General Introduction
Gaze-LLE is a gaze target prediction tool based on a large-scale learning encoder. Developed by Fiona Ryan, Ajay Bati, Sangmin Lee, Daniel Bolya, Judy Hoffman, and James M. Rehg, the project aims to enable efficient gaze target prediction with pre-trained visual base models such as DINOv2.The architecture of Gaze-LLE is concise and only freezes the pre-trained visual coder to learn a lightweight gaze decoder, which reduces the amount of parameters by 1-2 orders of magnitude compared to previous work, and does not require additional input modalities such as depth and pose information.
Function List
- Focus on target forecasting: Efficient prediction of gaze targets based on pre-trained visual coders.

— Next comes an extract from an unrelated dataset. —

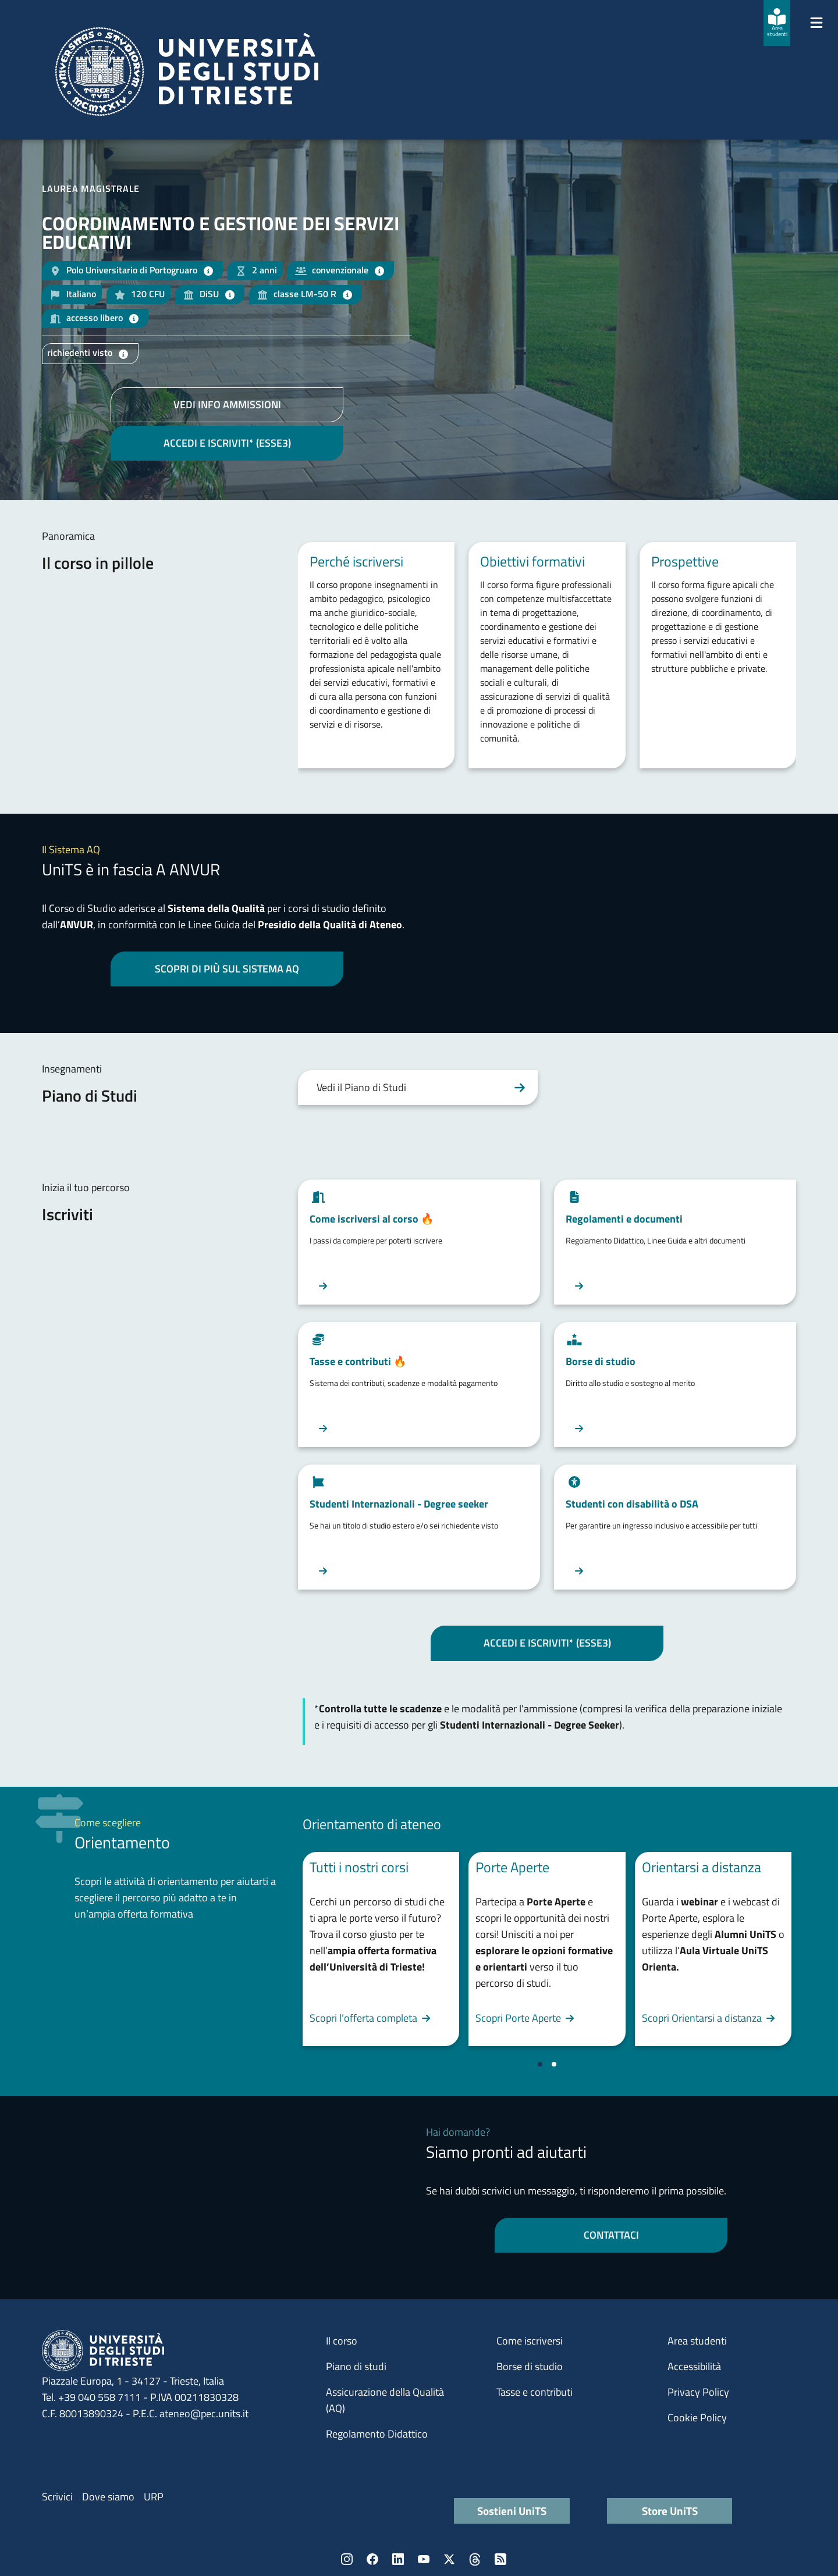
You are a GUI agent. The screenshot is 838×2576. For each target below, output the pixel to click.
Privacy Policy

- Multi-gaze prediction: Supports gaze prediction for multiple individuals in a single image.
- Pre-trained models: Provides a variety of pre-trained models to support different backbone networks and training data.

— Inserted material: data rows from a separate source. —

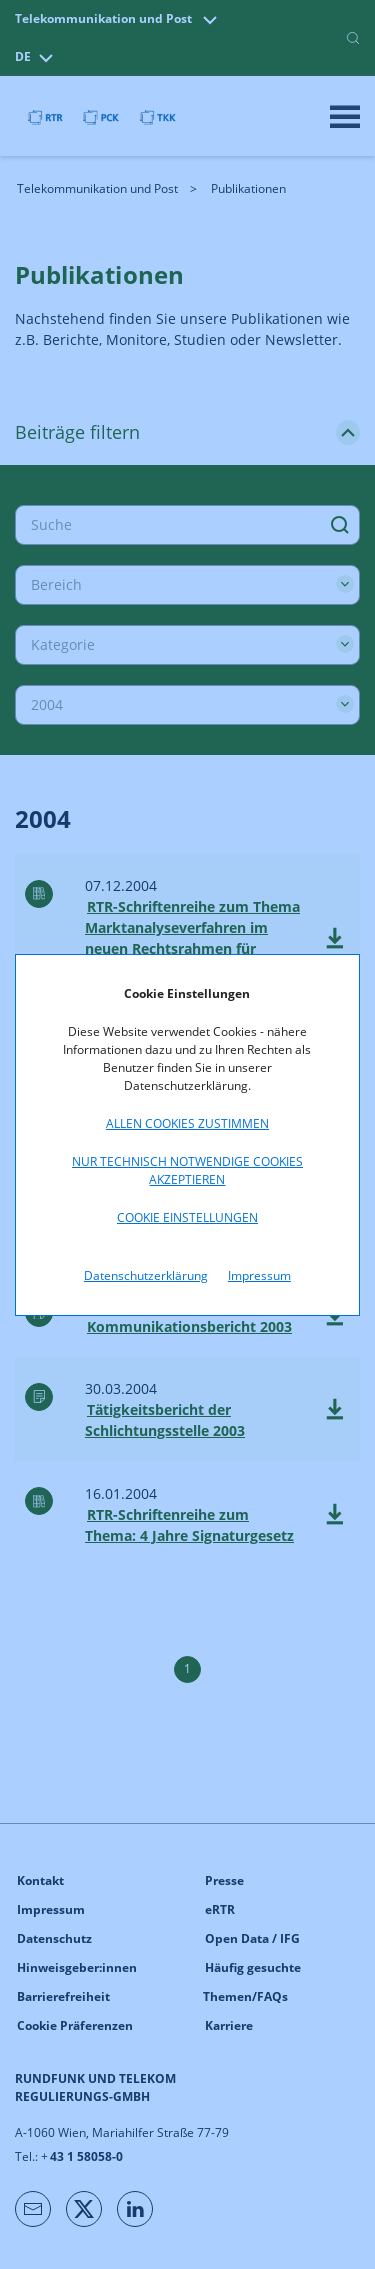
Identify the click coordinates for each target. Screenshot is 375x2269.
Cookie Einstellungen (187, 1217)
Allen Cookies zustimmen (187, 1123)
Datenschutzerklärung (146, 1275)
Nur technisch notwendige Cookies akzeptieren (187, 1170)
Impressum (259, 1275)
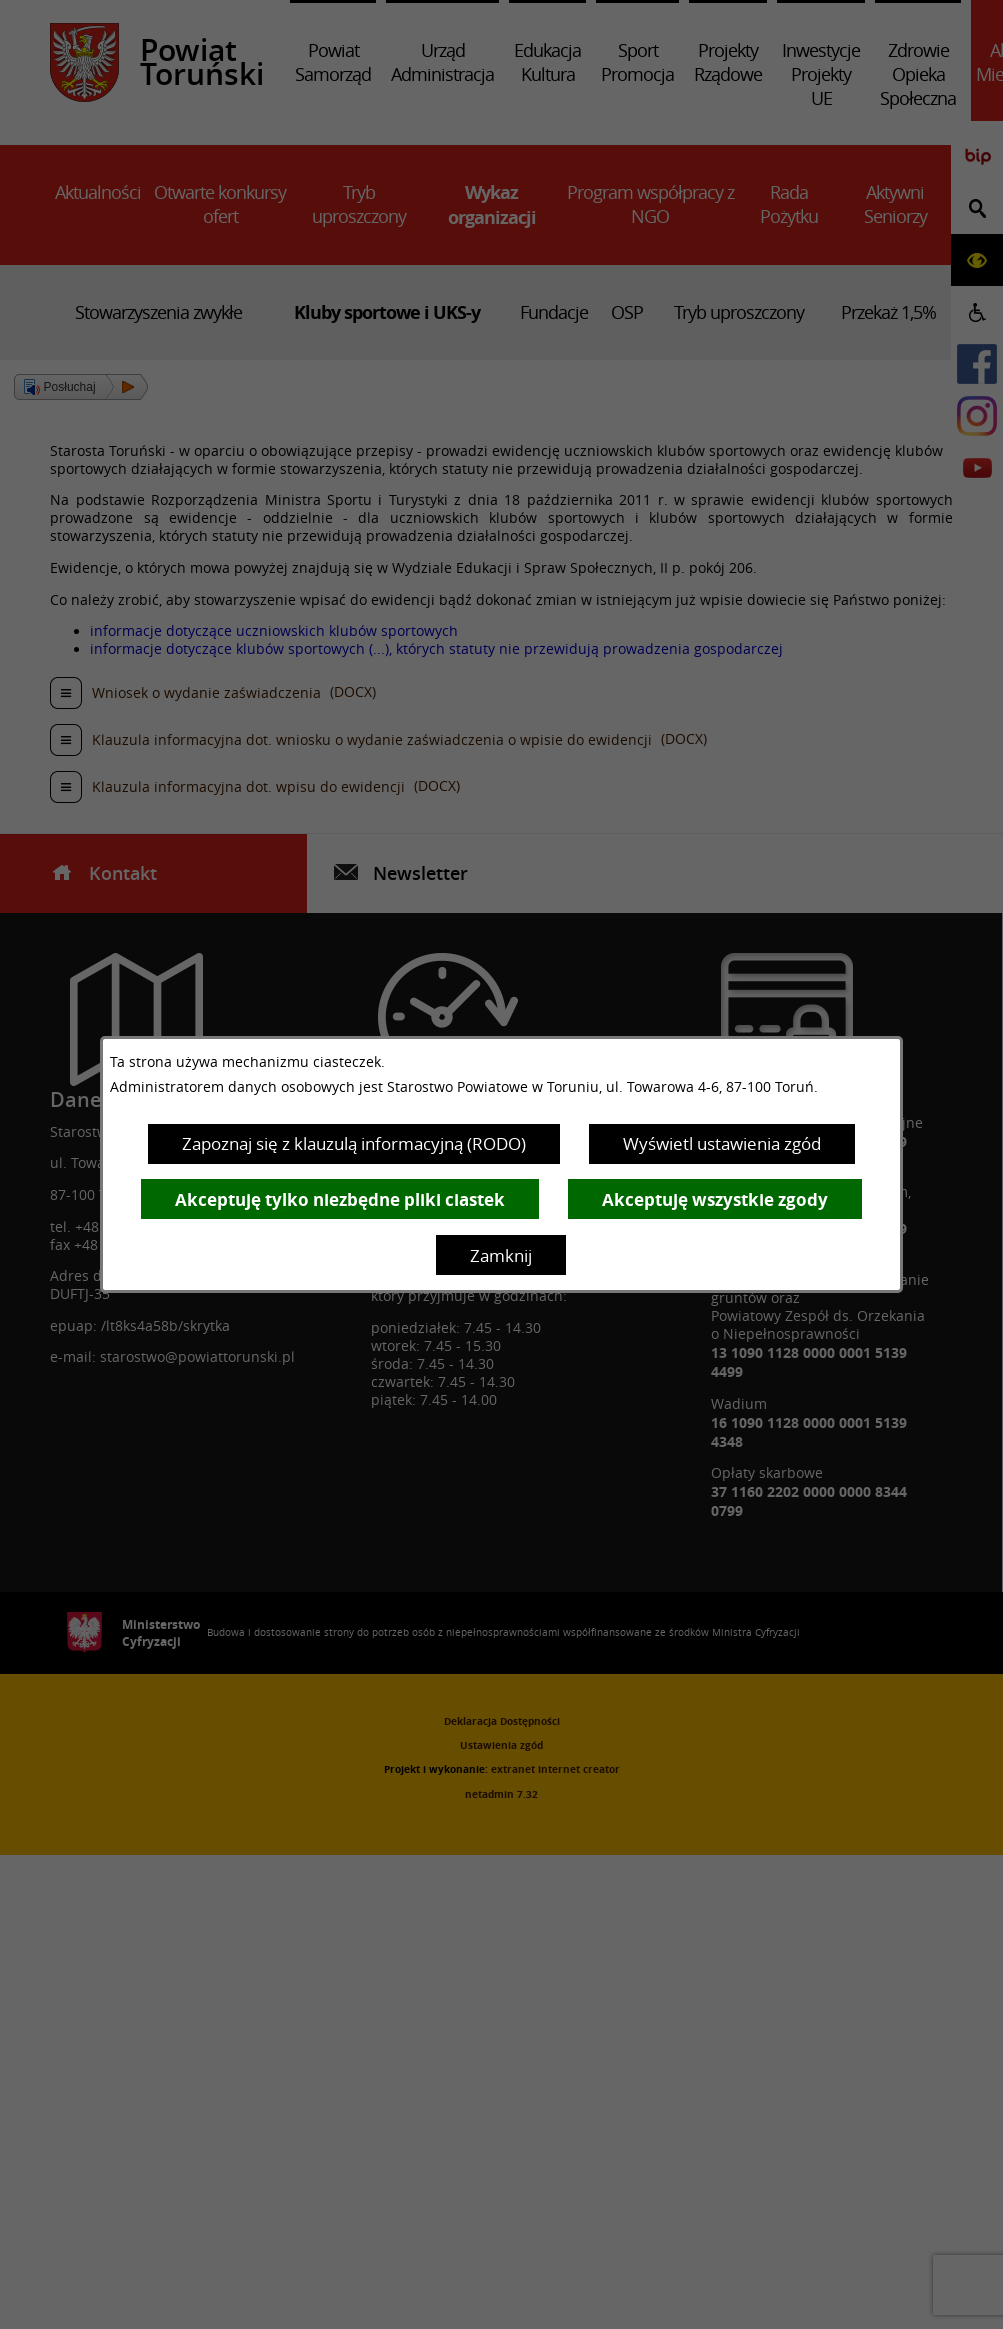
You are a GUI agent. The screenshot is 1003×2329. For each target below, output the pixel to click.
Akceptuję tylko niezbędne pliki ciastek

- Lightweight Architecture: Learning lightweight gaze decoders only on frozen pre-trained visual coders.
- No additional input modes: No additional depth and attitude information inputs are required.
Using Help
Installation process
- Cloning Warehouse:
git clone https://github.com/fkryan/gazelle.git
cd gazelle
- Create a virtual environment and install dependencies:
conda env create -f environment.yml
conda activate gazelle
pip install -e .
- Optional: Install xformers to accelerate attention calculations (if supported by the system):
pip3 install -U xformers --index-url https://download.pytorch.org/whl/cu118
Using pre-trained models
Gaze-LLE provides a variety of pre-trained models that users can download and use as needed:
- gazelledinov2vitb14: Model based on DINOv2 ViT-B with training data from GazeFollow.

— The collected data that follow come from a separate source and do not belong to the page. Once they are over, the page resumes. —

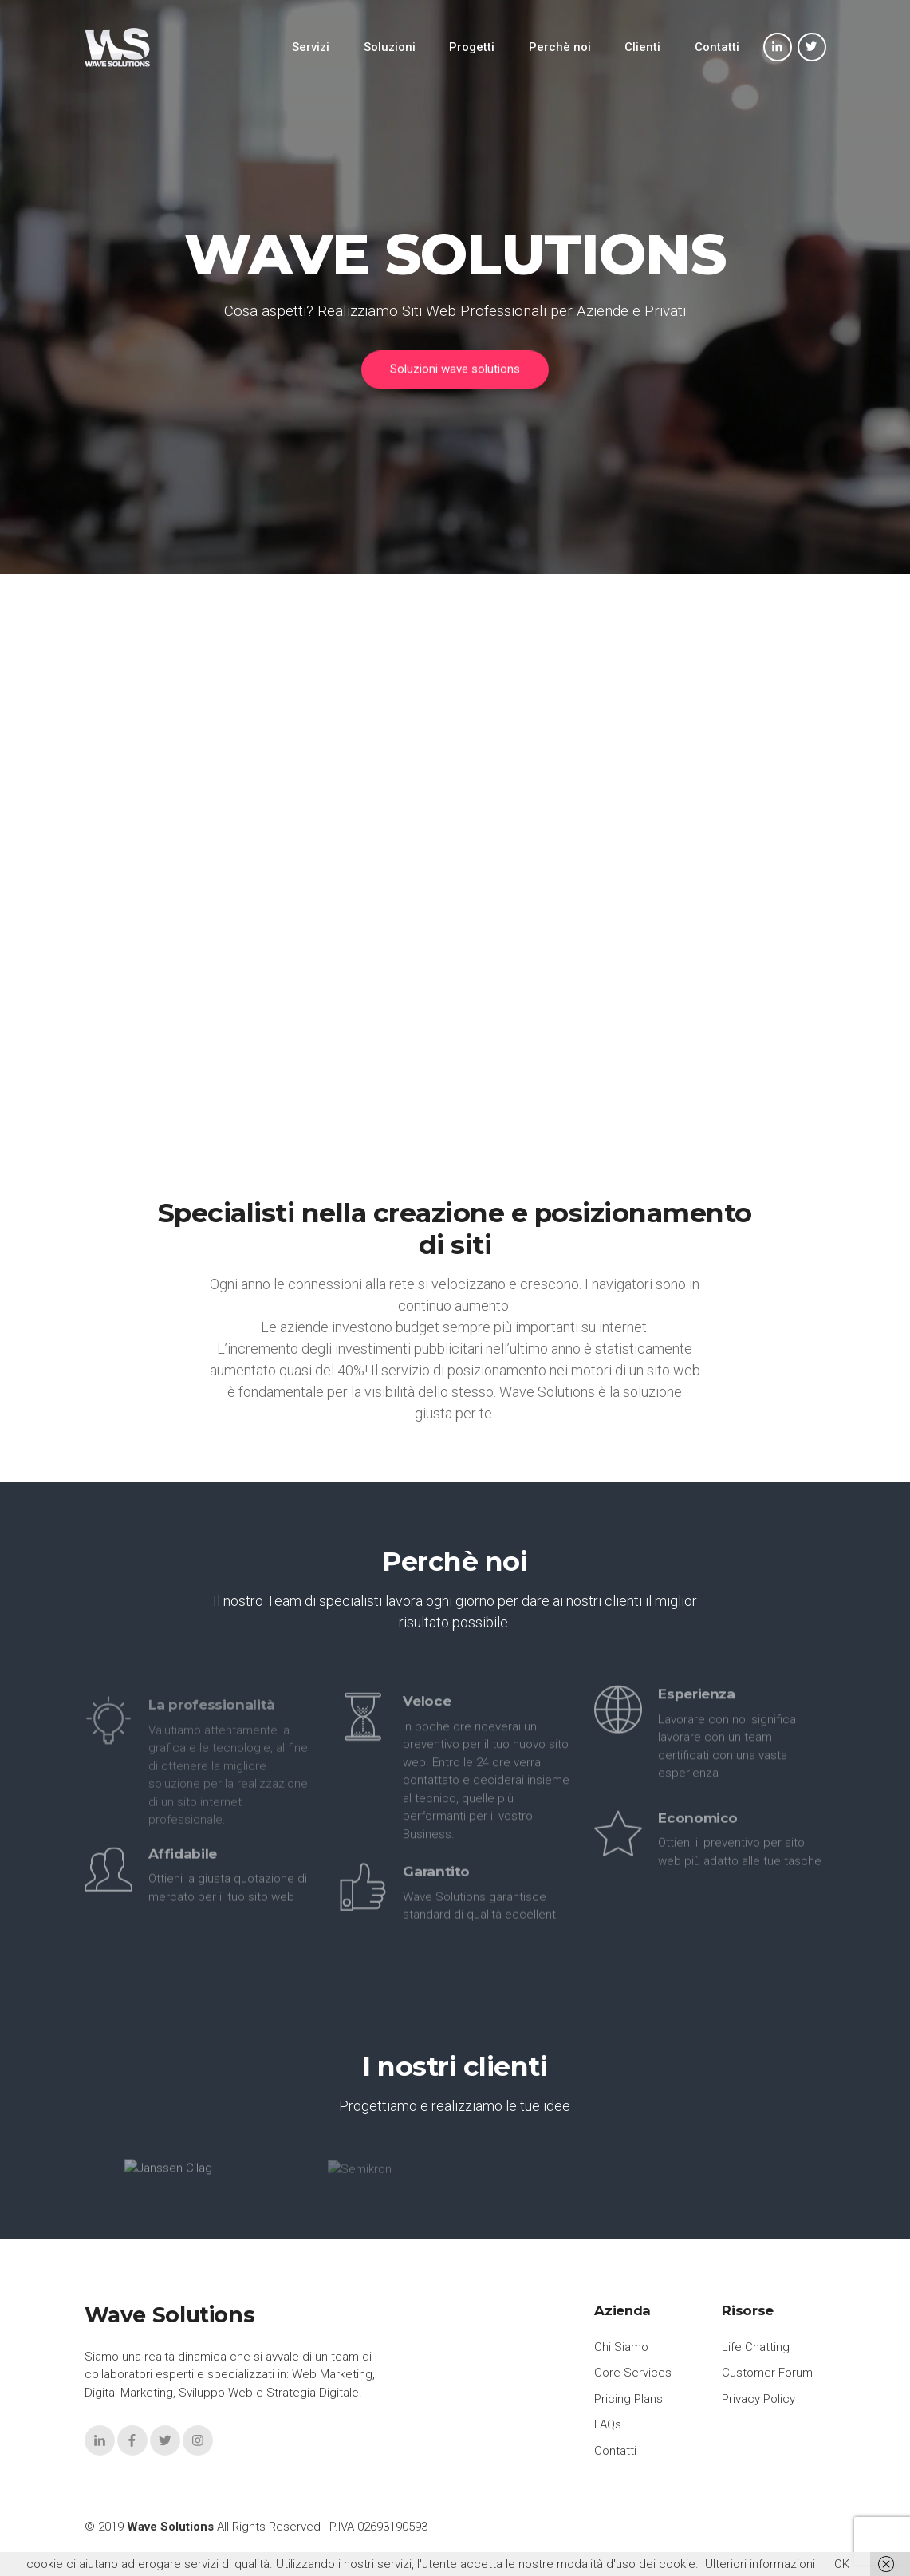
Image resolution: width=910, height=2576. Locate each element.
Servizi (310, 47)
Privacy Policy (758, 2399)
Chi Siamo (621, 2347)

- gazelledinov2vitl14: A model based on DINOv2 ViT-L with training data from GazeFollow.
- gazelledinov2vitb14_inout: A model based on DINOv2 ViT-B with training data for GazeFollow and VideoAttentionTarget.
- gazellelargevitl14_inout: A model based on DINOv2 ViT-L with training data for GazeFollow and VideoAttentionTarget.
usage example
- Load the model in PyTorch Hub:
import torch
model, transform = torch.hub.load('fkryan/gazelle', 'gazelle_dinov2_vitb14')
- Check out the demo notebook in Google Colab to learn how to detect the target of everyone's gaze in an image.
watch for forecasts
Gaze-LLE supports gaze prediction for multiple people, i.e., a single image is encoded once and then features are used to predict the gaze targets of multiple people in the image. The model outputs a spatial heat map representing the probability of the location of the gaze target in the scene with values ranging from [0,1], where 1 represents the highest probability of the gaze target location.